• Task goal
The lines to be copied are those below that contain "Lite".

Top of Supplied material

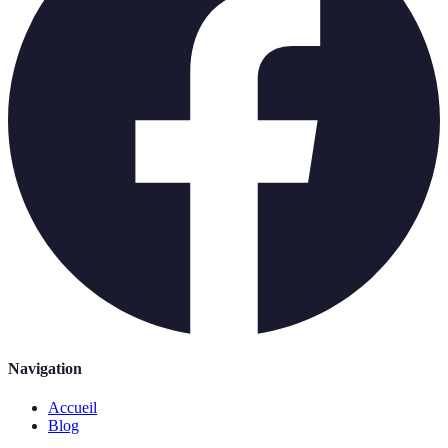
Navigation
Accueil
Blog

Bottom of Supplied material
Top of Supplied material

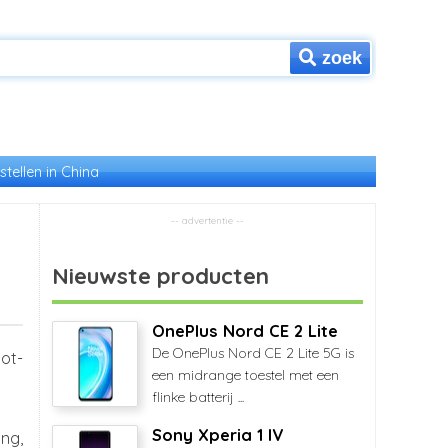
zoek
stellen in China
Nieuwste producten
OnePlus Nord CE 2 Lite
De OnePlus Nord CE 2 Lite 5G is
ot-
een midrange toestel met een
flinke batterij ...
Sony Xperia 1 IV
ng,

Bottom of Supplied material

• Expected output
OnePlus Nord CE 2 Lite
De OnePlus Nord CE 2 Lite 5G is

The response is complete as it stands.